42 Today: Jackie Robinson and His Legacy (Washington Mews Books)
On April 15, 1947, Jackie Roosevelt Robinson stepped onto the field as the first baseman for the Brooklyn Dodgers, forever changing baseball. Jackie Robinson broke the color barrier, becoming the first Black athlete in America’s pastime, single-handedly integrating the sport.
42 Today: Jackie Robinson and his Legacy dives into the unvarnished truth about the legendary athlete, beyond his impact on baseball. Editor Michael G. Long curated thirteen essays written by insightful writers who explore critical moments from Robinson’s youth and career, as they explicate Robinson’s long-lasting impact on the ethos of American sports. The book explores Robinson’s faith, politics, and civil rights activism, making it an enlightening read for anyone who values the lessons of hard-fought racial integration in American society.

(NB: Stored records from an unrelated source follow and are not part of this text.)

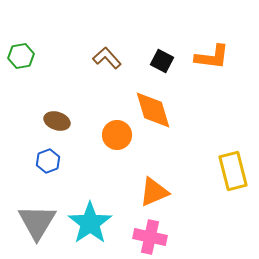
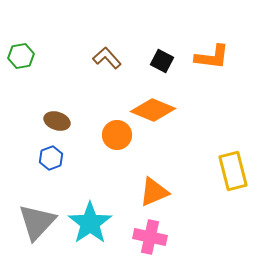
orange diamond: rotated 51 degrees counterclockwise
blue hexagon: moved 3 px right, 3 px up
gray triangle: rotated 12 degrees clockwise
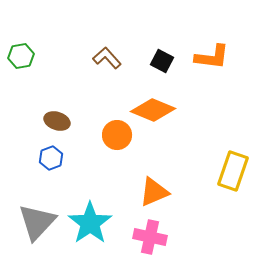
yellow rectangle: rotated 33 degrees clockwise
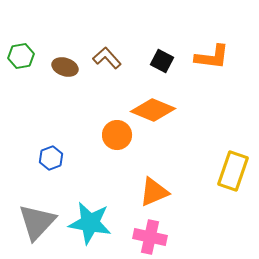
brown ellipse: moved 8 px right, 54 px up
cyan star: rotated 27 degrees counterclockwise
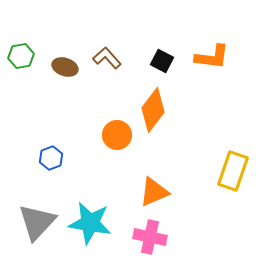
orange diamond: rotated 75 degrees counterclockwise
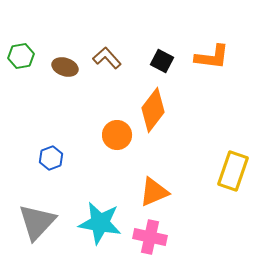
cyan star: moved 10 px right
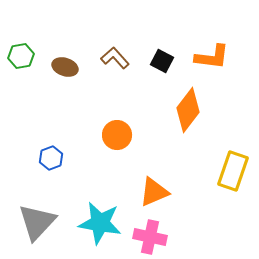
brown L-shape: moved 8 px right
orange diamond: moved 35 px right
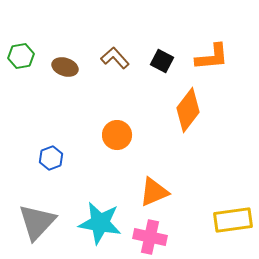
orange L-shape: rotated 12 degrees counterclockwise
yellow rectangle: moved 49 px down; rotated 63 degrees clockwise
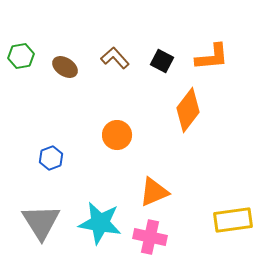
brown ellipse: rotated 15 degrees clockwise
gray triangle: moved 4 px right; rotated 15 degrees counterclockwise
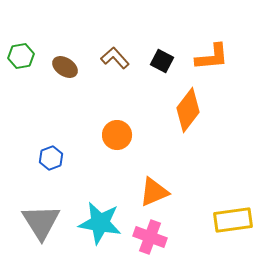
pink cross: rotated 8 degrees clockwise
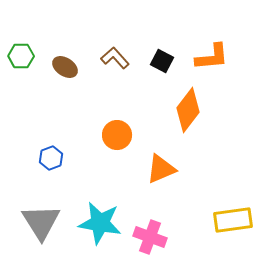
green hexagon: rotated 10 degrees clockwise
orange triangle: moved 7 px right, 23 px up
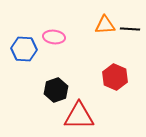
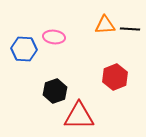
red hexagon: rotated 15 degrees clockwise
black hexagon: moved 1 px left, 1 px down
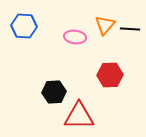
orange triangle: rotated 45 degrees counterclockwise
pink ellipse: moved 21 px right
blue hexagon: moved 23 px up
red hexagon: moved 5 px left, 2 px up; rotated 20 degrees clockwise
black hexagon: moved 1 px left, 1 px down; rotated 15 degrees clockwise
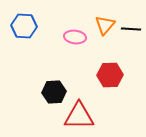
black line: moved 1 px right
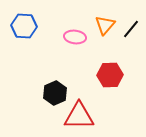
black line: rotated 54 degrees counterclockwise
black hexagon: moved 1 px right, 1 px down; rotated 20 degrees counterclockwise
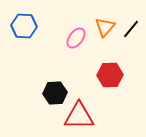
orange triangle: moved 2 px down
pink ellipse: moved 1 px right, 1 px down; rotated 60 degrees counterclockwise
black hexagon: rotated 20 degrees clockwise
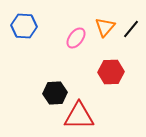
red hexagon: moved 1 px right, 3 px up
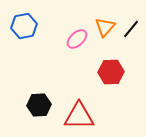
blue hexagon: rotated 15 degrees counterclockwise
pink ellipse: moved 1 px right, 1 px down; rotated 10 degrees clockwise
black hexagon: moved 16 px left, 12 px down
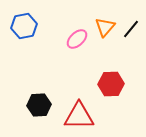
red hexagon: moved 12 px down
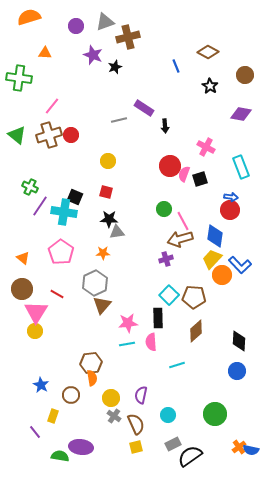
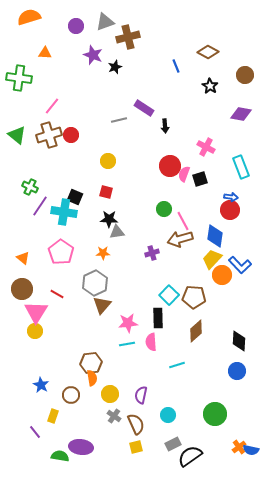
purple cross at (166, 259): moved 14 px left, 6 px up
yellow circle at (111, 398): moved 1 px left, 4 px up
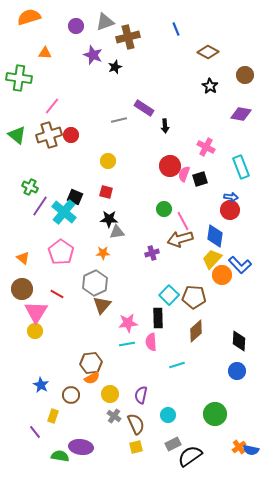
blue line at (176, 66): moved 37 px up
cyan cross at (64, 212): rotated 30 degrees clockwise
orange semicircle at (92, 378): rotated 70 degrees clockwise
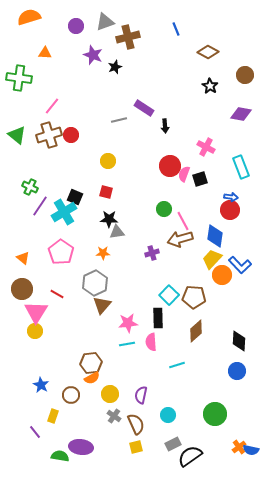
cyan cross at (64, 212): rotated 20 degrees clockwise
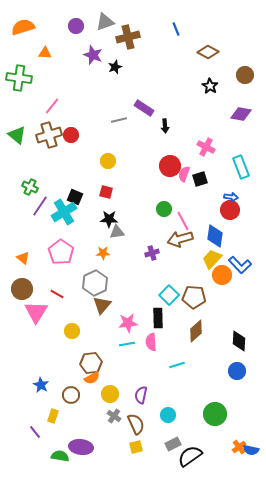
orange semicircle at (29, 17): moved 6 px left, 10 px down
yellow circle at (35, 331): moved 37 px right
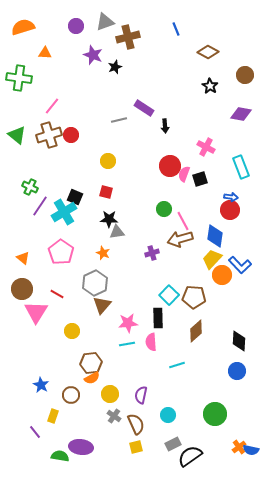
orange star at (103, 253): rotated 24 degrees clockwise
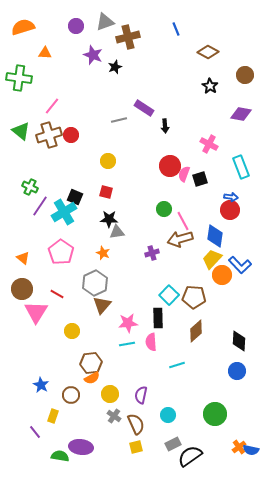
green triangle at (17, 135): moved 4 px right, 4 px up
pink cross at (206, 147): moved 3 px right, 3 px up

Renowned sports writers, journalists, professors, and activists who contributed to the volume do not breeze over the racism that Robinson endured during his career. Howard Bryant explores the legend’s “uncompromising sense of equality” in “The Owner.” Yohuru Williams examines Robinson’s contributions to the Black freedom movement in “I’ve Got To Be Me.” Jonathan Eig’s “Telling it the Right Way” dispels the myth that Robinson was wholeheartedly welcomed and supported by his White teammates. Collectively, the essays offer an intimate and complex portrait of Jackie Robinson as a sports legend and a political actor: an outspoken voice in the civil rights movement, practicing nonviolence, and advocating for racial justice.